The Board of Fisheries requested that the researchers further analyze the data to break out stream-specific stocks within Cook Inlet for the work session. Fish and Game geneticist Kyle Shedd presented those results at the meeting Thursday, again cautioning that the results shouldn’t be applied too broadly because the researchers didn’t sample all the areas and it was only a three-year study.

According to the stream system breakout, the Kenai River contributed the most fish to the Kodiak sockeye harvest, at more than 5 percent in 22 of the 47 time periods analyzed. Kasilof River and Susitna River sockeye were less common, correlating with the size of the runs on the three rivers.

Shedd noted that there were indications of a trend with Cook Inlet fish being caught predominately in the southwestern sampling areas early in the season and further north and east later in the season, but the researchers hadn’t drawn enough data to form a solid correlation to back that up.

A thorny part of the problem is the style of state management among commercial fisheries in Alaska — Kodiak and Cook Inlet commercial fisheries are managed separately, with different fishing periods and separate management offices, based on separate management plans with different escapement goals. Cook Inlet fishermen to ask to modify another fishery’s management regime raised loud objections among Kodiak commercial fishermen. Dozens of written public comments poured in before the meeting, every single one of them in opposition to the agenda change request.

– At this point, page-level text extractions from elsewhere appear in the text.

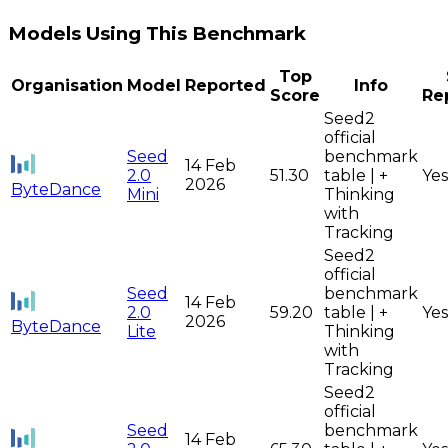
Models Using This Benchmark
Top
Organisation
Model
Reported
Info
Score
Re
Seed2
official
Seed
benchmark
14 Feb
2.0
51.30
table | +
Yes
2026
ByteDance
Mini
Thinking
with
Tracking
Seed2
official
Seed
benchmark
14 Feb
2.0
59.20
table | +
Yes
2026
ByteDance
Lite
Thinking
with
Tracking
Seed2
official
Seed
benchmark
14 Feb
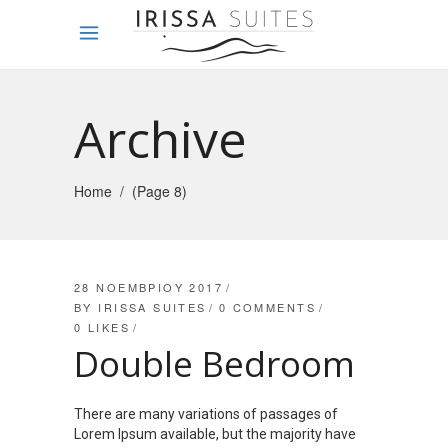
Archive
Home
/
(Page 8)
28 ΝΟΕΜΒΡΊΟΥ 2017
BY
IRISSA SUITES
0 COMMENTS
0
LIKES
Double Bedroom
There are many variations of passages of
Lorem Ipsum available, but the majority have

The Kodiak Island Borough and City of Kodiak submitted a joint letter opposing the request, saying that managers have known for years that Cook Inlet stocks are intercepted in Kodiak and they’ve been able to account for that.

“All of our communities in Kodiak are salmon-dependent communities, and decades of effective State management have maintained healthy returns that contribute to the backbone of our Archipelago’s economy,” the letter stated.

Board member Israel Payton, a Matanuska-Susitna Valley resident, said during the debate on the agenda change request that the revelations in the Kodiak sockeye sampling study raised conservation concerns for the Susitna sockeye, which are designated a stock of yield concern.

The Susitna sockeye have had poor returns for the past decade or so, leading to restrictions on the Cook Inlet drift gillnet fleet and other commercial fishermen to increase passage of Susitna sockeye. After the drift gillnet fleet in Upper Cook Inlet, by percentage, Kodiak seiners are the largest harvester of Susitna sockeye, Payton said.

“The question to the board would be that should Kodiak share in that burden of conservation, being the second largest harvester of that stock?” he said.

Board member Robert Ruffner agreed that there was cause for concern but disagreed that the board should address it through the agenda change request.

“When we start talking about sharing the burden of conservation, then we have to talk about these big tradeoffs, and there are some potentially big tradeoffs here,” he said. “We have gotten more information in the public comment period than we could possibly get through.”

Board member Reed Morisky said he wouldn’t support it becase it was mostly allocative rather than about conservation.

“It’s out of cycle, it doesn’t serve the public process,” he said. “The public depends on a predictable plan of how we adjudicate our business.”

The board voted 7-0 not to take up the request.